Jan Synáček
Jan Synáček

Reputation: 355

Haskell "string movement" functions

I'm trying to build a simple text editor using Haskell, hscurses and Data.Text. I'm quite new to Haskell.

Here is a snippet from my code:

data Cursor = Cursor {
  position :: Int,
  line     :: Int,
  column   :: Int
} deriving (Eq, Show)

isNewline :: Char -> Bool
isNewline c = c == '\n'

onNewline :: T.Text -> Int -> Bool
onNewline buf pos
  | pos >= T.length buf = False
  | otherwise           = isNewline $ T.index buf pos

findIndex :: (Char -> Bool) -> T.Text -> Int -> Maybe Int
findIndex pred buf pos
  | buf == T.empty = Just 0
  | otherwise      = rightWhile pos
  where rightWhile pos
          | pos > bufMax buf       = Nothing
          | pred $ T.index buf pos = Just pos
          | otherwise              = rightWhile (pos + 1)

findIndexLeft :: (Char -> Bool) -> T.Text -> Int -> Maybe Int
findIndexLeft pred buf pos = leftWhile pos
  where leftWhile pos
          | pos < 0                = Nothing
          | pred $ T.index buf pos = Just pos
          | otherwise              = leftWhile (pos - 1)

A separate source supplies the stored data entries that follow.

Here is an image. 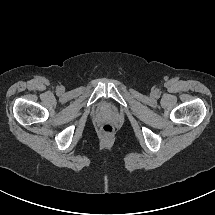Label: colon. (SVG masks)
<instances>
[{"instance_id": "5ec220e1", "label": "colon", "mask_w": 215, "mask_h": 215, "mask_svg": "<svg viewBox=\"0 0 215 215\" xmlns=\"http://www.w3.org/2000/svg\"><path fill=\"white\" fill-rule=\"evenodd\" d=\"M114 131V127L111 124H104L102 126V132L106 135L112 134Z\"/></svg>"}]
</instances>
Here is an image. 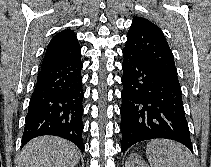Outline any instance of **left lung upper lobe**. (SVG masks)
<instances>
[{
	"mask_svg": "<svg viewBox=\"0 0 211 167\" xmlns=\"http://www.w3.org/2000/svg\"><path fill=\"white\" fill-rule=\"evenodd\" d=\"M123 52L145 61L165 78L180 85L174 56L164 34L149 20L133 17Z\"/></svg>",
	"mask_w": 211,
	"mask_h": 167,
	"instance_id": "obj_1",
	"label": "left lung upper lobe"
}]
</instances>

startOfLine :: T.Text -> Int -> Int
startOfLine buf pos = case findIndexLeft isNewline buf (pos - 1) of
  Nothing -> 0
  Just p  -> p + 1

endOfLine :: T.Text -> Int -> Int
endOfLine buf pos = case findIndex isNewline buf pos of
  Nothing -> 1 + bufMax buf
  Just p  -> p

lineOffset :: T.Text -> Int -> Int
lineOffset buf pos = pos - startOfLine buf pos

lineLength :: T.Text -> Int -> Int
lineLength buf pos = endOfLine buf pos - startOfLine buf pos

bufMax :: T.Text -> Int
bufMax buf = max 0 $ T.length buf - 1

bufLines :: T.Text -> Int
bufLines = T.foldl (\acc c -> if isNewline c then (acc+1) else acc) 0

moveCursorRight :: T.Text -> Cursor -> Cursor
moveCursorRight buf c@(Cursor pos line col)
  | buf == T.empty = c
  | otherwise      = Cursor newPos newLine newCol
  where end       = 1 + bufMax buf
        onEnd     = pos == end
        newPos    = clip (pos + 1) 0 end
        newLine   = if onNewline buf pos && not onEnd
                    then line + 1
                    else line
        newCol    = lineOffset buf newPos

moveCursorLeft :: T.Text -> Cursor -> Cursor
moveCursorLeft buf (Cursor pos line col) =
  Cursor newPos newLine newCol
  where onStart   = pos == 0
        newPos    = clipLow (pos - 1) 0
        newLine   = if onNewline buf newPos && not onStart
                    then line - 1
                    else line
        newCol    = lineOffset buf newPos

-- More movement functions follow...

The problem with this code is that for buffers that are thousands of lines long, it gets very slow. That's probably because of the use of index functions, that are O(n) and not constant time as they would be in C, for example.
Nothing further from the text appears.